6.11.09

seis graus de separação



O jornal i publica, suponho que desde o primeiro número, uma rubricazinha chamada "seis graus de separação". Aí se repete cada dia a seguinte explicação: "A teoria dos seis graus de separação, também conhecida por Human Web, determina que cada pessoa no mundo está ligada a todas as outras através de um máximo de seis ligações. Esta teoria está na base de muitas redes sociais, como o Small World e o Orkut". Diariamente se apresenta o que parece ser tomado como um exemplo da tal teoria.
Por pura bizarria filosófica, interroguei-me sobre o significado deste procedimento. O mais provável é que achem, simplesmente, lá os feitores do jornal, que a coisa tem piada e entretém os leitores. Não obstante, há a remota possibilidade de que alguém pense estar, desse modo, a demonstrar ou a confirmar a "teoria". Nesse remoto cenário, vale um esclarecimento.

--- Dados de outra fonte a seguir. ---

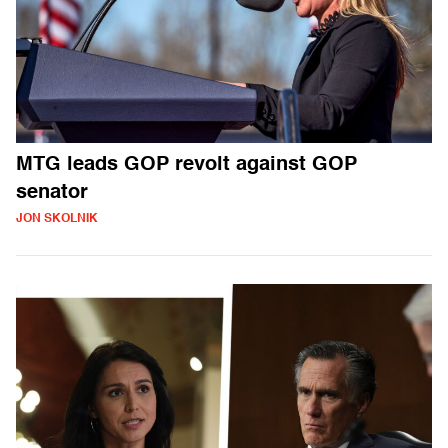
MTG leads GOP revolt against GOP
senator
JON SKOLNIK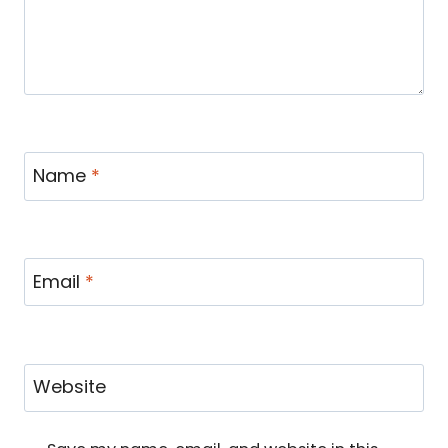
Name
*
Email
*
Website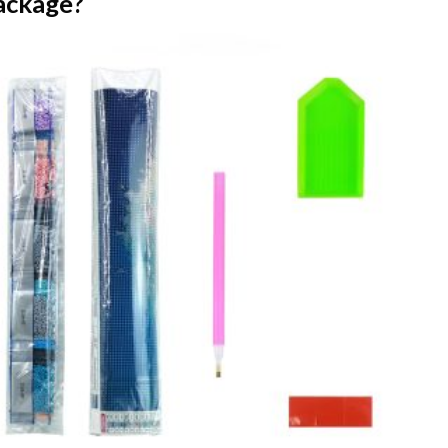
ackage?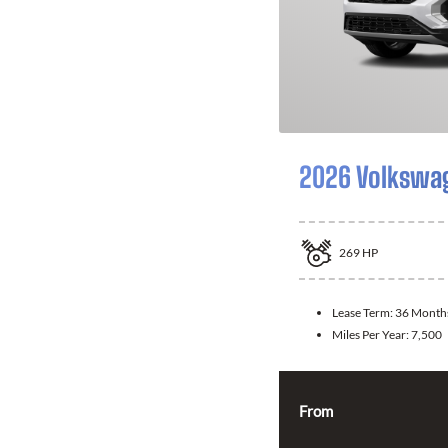
2026 Volkswag
269
HP
Lease Term:
36 Month
Miles Per Year:
7,500
From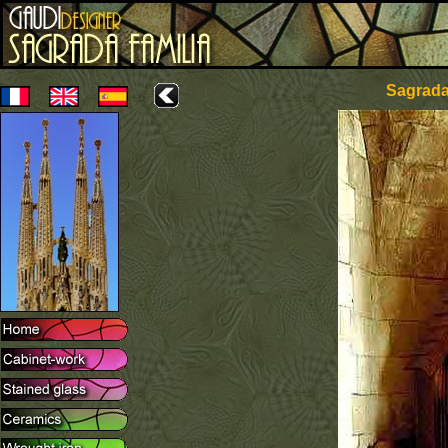
Sagrada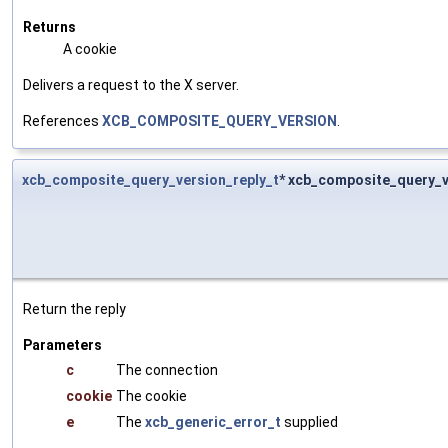
Returns
A cookie
Delivers a request to the X server.
References
XCB_COMPOSITE_QUERY_VERSION
.
xcb_composite_query_version_reply_t
* xcb_composite_query_v
Return the reply
Parameters
c
The connection
cookie
The cookie
e
The
xcb_generic_error_t
supplied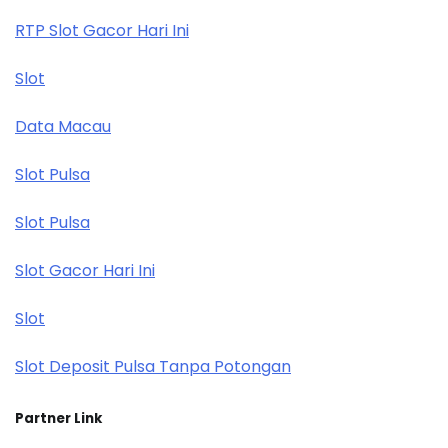
RTP Slot Gacor Hari Ini
Slot
Data Macau
Slot Pulsa
Slot Pulsa
Slot Gacor Hari Ini
Slot
Slot Deposit Pulsa Tanpa Potongan
Partner Link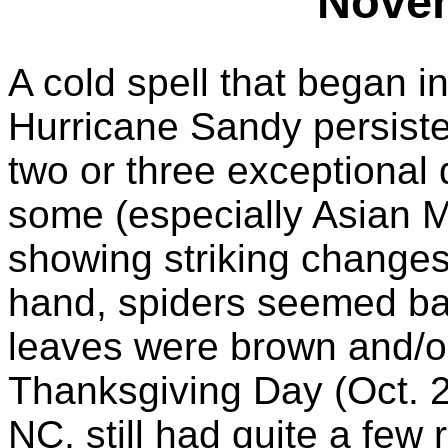
Nove
A cold spell that began in
Hurricane Sandy persiste
two or three exceptional 
some (especially Asian M
showing striking change
hand, spiders seemed bas
leaves were brown and/or
Thanksgiving Day (Oct. 
NC, still had quite a few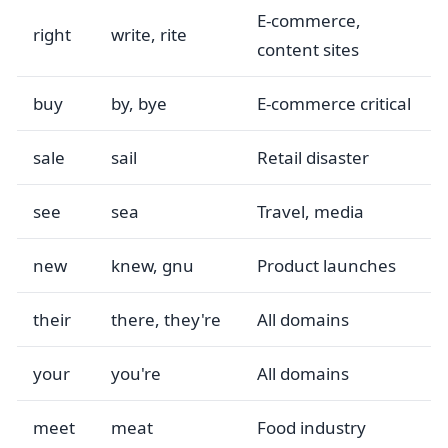
E-commerce,
right
write, rite
content sites
buy
by, bye
E-commerce critical
sale
sail
Retail disaster
see
sea
Travel, media
new
knew, gnu
Product launches
their
there, they're
All domains
your
you're
All domains
meet
meat
Food industry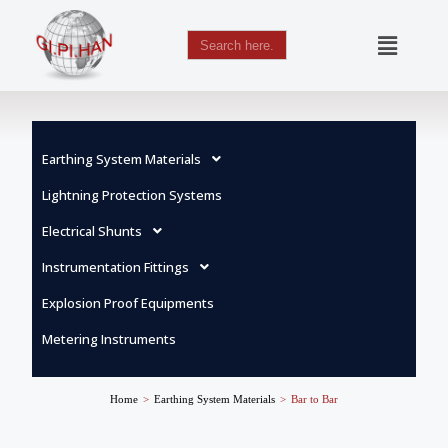
Search
for:
Skip
to
content
Earthing System Materials
Lightning Protection Systems
Electrical Shunts
Instrumentation Fittings
Explosion Proof Equipments
Metering Instruments
Home
>
Earthing System Materials
>
Bar to Bar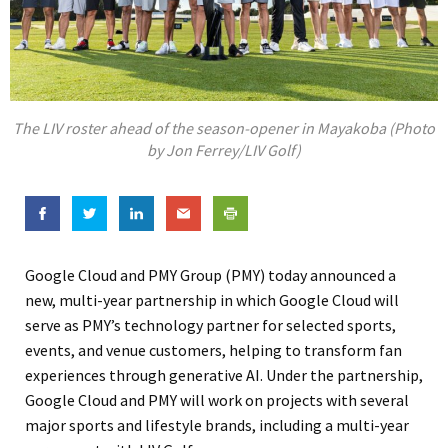
The LIV roster ahead of the season-opener in Mayakoba (Photo
by Jon Ferrey/LIV Golf)
Google Cloud and PMY Group (PMY) today announced a
new, multi-year partnership in which Google Cloud will
serve as PMY’s technology partner for selected sports,
events, and venue customers, helping to transform fan
experiences through generative AI. Under the partnership,
Google Cloud and PMY will work on projects with several
major sports and lifestyle brands, including a multi-year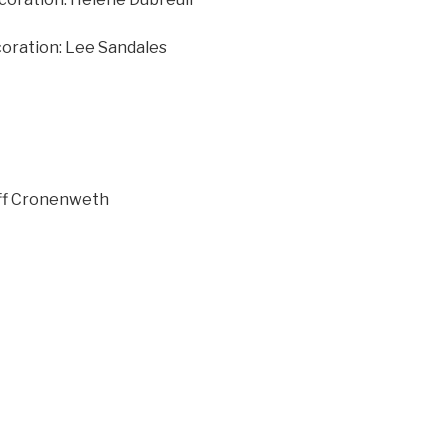
coration: Lee Sandales
ff Cronenweth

Não se pode demonstrar a verdade de uma teoria universal ("cada pessoa no mundo", quer dizer, todas as pessoas) com exemplos: a menos que se possa fazer uma exemplificação exaustiva (demonstrar para cada humano que ele está ligado a cada um de todos os outros humanos de acordo com os requisitos da "teoria"). O número astronómico de casos implicaria, ao ritmo de um exemplo por cada edição do jornal, uma esperança de vida para esse periódico que deve ser considerada irracionalmente optimista.
Pode, contudo, tentar-se de outra forma apreciar a verdade dessa teoria com recurso a exemplos: tentando contra-exemplos. Se pegarmos numa teoria universal e encontrarmos um caso que não se conforma com ela, conseguimos começar a compreender onde é que ela não funciona. Conseguimos saber alguma coisa acerca dela, afinal. Se tentarmos muito, e com muita habilidade, e mesmo assim não conseguirmos encontrar um contra-exemplo, não demonstramos a teoria mas começamos a acomodar-nos à ideia de que ela seja mesmo provavelmente verdadeira. No exemplo mostrado acima podiam, por exemplo, fazer o exercício de me tentar ligar a mim com o Cronenberg: como, provavelmente, isso não seria possível, começariam a aprender algo sobre o valor da tal teoria. Isso faria muito mais sentido do que sugerir que, lá por a teoria funcionar para uns tantos casos, ela é uma teoria verdadeira.
Com um pouco mais de sofisticação, é este raciocínio que está na base da ideia central de Karl Popper acerca do que é uma teoria científica: uma teoria científica é um enunciado universal falsificável, isto é, para o qual podemos procurar contra-exemplos. Não quer dizer que encontremos, mas podemos procurar. Não podemos procurar falsificar um enunciado sem valor empírico, que não diga nada sobre o mundo em que podemos experimentar. E, segundo Popper, o melhor modo de testar uma teoria científica é tentar essa falsificação. Talvez com a esperança de não conseguirmos, mas tentando - por método. Por fidelidade à procura das boas teorias científicas.